EXERCISE. Work out how many lines of the data below hold the string "block". Answer with that number alone.

Dataset items
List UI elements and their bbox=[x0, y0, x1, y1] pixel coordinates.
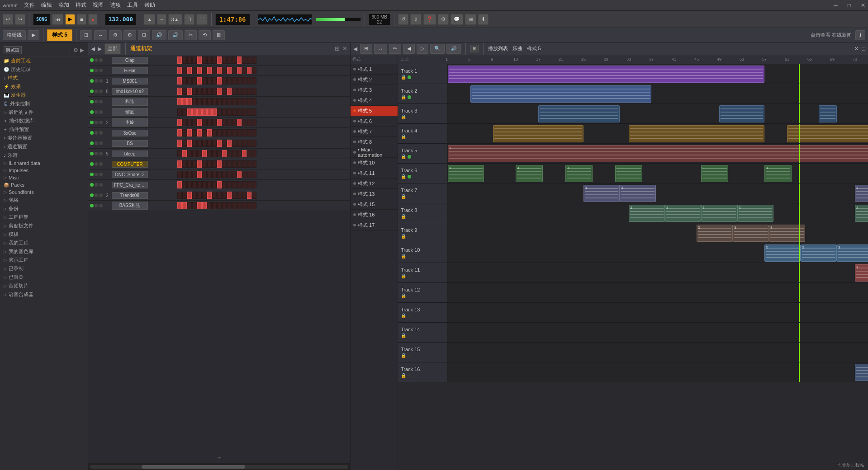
seq-step-btn[interactable] bbox=[197, 108, 202, 116]
seq-green-dot[interactable] bbox=[90, 58, 94, 62]
playlist-track-content[interactable] bbox=[448, 84, 868, 103]
seq-step-btn[interactable] bbox=[192, 150, 197, 157]
seq-step-btn[interactable] bbox=[227, 67, 232, 74]
seq-step-btn[interactable] bbox=[237, 140, 242, 147]
seq-step-btn[interactable] bbox=[252, 171, 256, 178]
seq-track-name-btn[interactable]: BS bbox=[112, 140, 148, 147]
seq-step-btn[interactable] bbox=[222, 192, 227, 199]
seq-step-btn[interactable] bbox=[242, 129, 247, 136]
seq-step-btn[interactable] bbox=[247, 119, 251, 126]
seq-step-btn[interactable] bbox=[182, 98, 187, 105]
seq-dot2[interactable] bbox=[95, 110, 98, 114]
seq-step-btn[interactable] bbox=[212, 108, 217, 116]
sidebar-item-clipboard[interactable]: ▷ 剪贴板文件 bbox=[0, 221, 88, 230]
seq-step-btn[interactable] bbox=[182, 140, 187, 147]
sidebar-item-backup[interactable]: ▷ 备份 bbox=[0, 204, 88, 213]
track-lock-icon[interactable]: 🔒 bbox=[401, 154, 406, 159]
undo-btn[interactable]: ↩ bbox=[3, 14, 13, 25]
seq-green-dot[interactable] bbox=[90, 204, 94, 207]
seq-step-btn[interactable] bbox=[227, 192, 232, 199]
seq-track-name-btn[interactable]: Clap bbox=[112, 57, 148, 64]
seq-step-btn[interactable] bbox=[212, 67, 217, 74]
pattern-block[interactable]: 3 bbox=[701, 165, 728, 182]
seq-step-btn[interactable] bbox=[247, 171, 251, 178]
track-lock-icon[interactable]: 🔒 bbox=[401, 214, 406, 219]
seq-step-btn[interactable] bbox=[212, 77, 217, 85]
seq-step-btn[interactable] bbox=[227, 129, 232, 136]
playlist-track-content[interactable] bbox=[448, 104, 868, 123]
pattern-block[interactable]: 3 bbox=[583, 185, 620, 202]
menu-help[interactable]: 帮助 bbox=[144, 1, 155, 9]
seq-step-btn[interactable] bbox=[192, 160, 197, 168]
pl-tool6[interactable]: 🔍 bbox=[430, 44, 445, 54]
pattern-item[interactable]: 样式 3 bbox=[351, 85, 398, 95]
seq-green-dot[interactable] bbox=[90, 162, 94, 166]
seq-step-btn[interactable] bbox=[252, 129, 256, 136]
seq-track-name-btn[interactable]: FPC_Cra_ite_05 bbox=[112, 182, 148, 188]
waveform-btn3[interactable]: 3▲ bbox=[168, 14, 182, 25]
seq-step-btn[interactable] bbox=[242, 171, 247, 178]
seq-step-btn[interactable] bbox=[222, 140, 227, 147]
seq-step-btn[interactable] bbox=[197, 181, 202, 188]
seq-step-btn[interactable] bbox=[242, 181, 247, 188]
seq-dot2[interactable] bbox=[95, 193, 98, 197]
seq-step-btn[interactable] bbox=[187, 160, 192, 168]
seq-step-btn[interactable] bbox=[192, 108, 197, 116]
seq-step-btn[interactable] bbox=[232, 129, 237, 136]
icon-btn4[interactable]: ⚙ bbox=[438, 14, 449, 25]
seq-step-btn[interactable] bbox=[182, 202, 187, 209]
seq-step-btn[interactable] bbox=[212, 129, 217, 136]
seq-green-dot[interactable] bbox=[90, 121, 94, 124]
seq-step-btn[interactable] bbox=[237, 171, 242, 178]
sidebar-item-history[interactable]: 🕒 历史记录 bbox=[0, 65, 88, 74]
seq-step-btn[interactable] bbox=[222, 171, 227, 178]
seq-step-btn[interactable] bbox=[202, 140, 207, 147]
redo-btn[interactable]: ↪ bbox=[15, 14, 25, 25]
waveform-btn5[interactable]: ⌒ bbox=[196, 14, 208, 25]
seq-step-btn[interactable] bbox=[242, 88, 247, 95]
seq-step-btn[interactable] bbox=[217, 171, 222, 178]
seq-step-btn[interactable] bbox=[222, 129, 227, 136]
seq-step-btn[interactable] bbox=[197, 160, 202, 168]
seq-step-btn[interactable] bbox=[187, 98, 192, 105]
seq-step-btn[interactable] bbox=[197, 56, 202, 64]
track-led[interactable] bbox=[408, 135, 411, 139]
track-lock-icon[interactable]: 🔒 bbox=[401, 333, 406, 338]
seq-step-btn[interactable] bbox=[182, 150, 187, 157]
seq-step-btn[interactable] bbox=[217, 119, 222, 126]
seq-step-btn[interactable] bbox=[217, 56, 222, 64]
progress-bar[interactable] bbox=[316, 18, 361, 21]
seq-dot2[interactable] bbox=[95, 79, 98, 83]
seq-step-btn[interactable] bbox=[232, 140, 237, 147]
sidebar-item-soundfonts[interactable]: ▷ Soundfonts bbox=[0, 188, 88, 196]
seq-step-btn[interactable] bbox=[217, 202, 222, 209]
seq-step-btn[interactable] bbox=[212, 140, 217, 147]
seq-step-btn[interactable] bbox=[207, 192, 212, 199]
seq-step-btn[interactable] bbox=[177, 129, 182, 136]
seq-step-btn[interactable] bbox=[247, 181, 251, 188]
seq-step-btn[interactable] bbox=[237, 202, 242, 209]
pattern-item[interactable]: 样式 15 bbox=[351, 199, 398, 210]
seq-step-btn[interactable] bbox=[202, 160, 207, 168]
track-lock-icon[interactable]: 🔒 bbox=[401, 174, 406, 179]
play-btn[interactable]: ▶ bbox=[65, 14, 75, 25]
seq-step-btn[interactable] bbox=[247, 140, 251, 147]
seq-dot2[interactable] bbox=[95, 58, 98, 62]
seq-step-btn[interactable] bbox=[237, 129, 242, 136]
seq-dot3[interactable] bbox=[99, 79, 103, 83]
sidebar-item-misc[interactable]: ▷ Misc bbox=[0, 174, 88, 181]
pattern-block[interactable] bbox=[538, 105, 620, 122]
seq-step-btn[interactable] bbox=[252, 160, 256, 168]
icon-btn2[interactable]: 🎙 bbox=[410, 14, 422, 25]
track-lock-icon[interactable]: 🔒 bbox=[401, 373, 406, 378]
seq-step-btn[interactable] bbox=[177, 77, 182, 85]
seq-step-btn[interactable] bbox=[242, 67, 247, 74]
seq-step-btn[interactable] bbox=[187, 129, 192, 136]
track-led[interactable] bbox=[408, 155, 411, 159]
seq-step-btn[interactable] bbox=[217, 150, 222, 157]
pattern-block[interactable] bbox=[819, 105, 837, 122]
seq-dot3[interactable] bbox=[99, 183, 103, 187]
seq-step-btn[interactable] bbox=[207, 56, 212, 64]
playlist-track-content[interactable] bbox=[448, 124, 868, 143]
seq-step-btn[interactable] bbox=[187, 192, 192, 199]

EXPECTED ANSWER. 4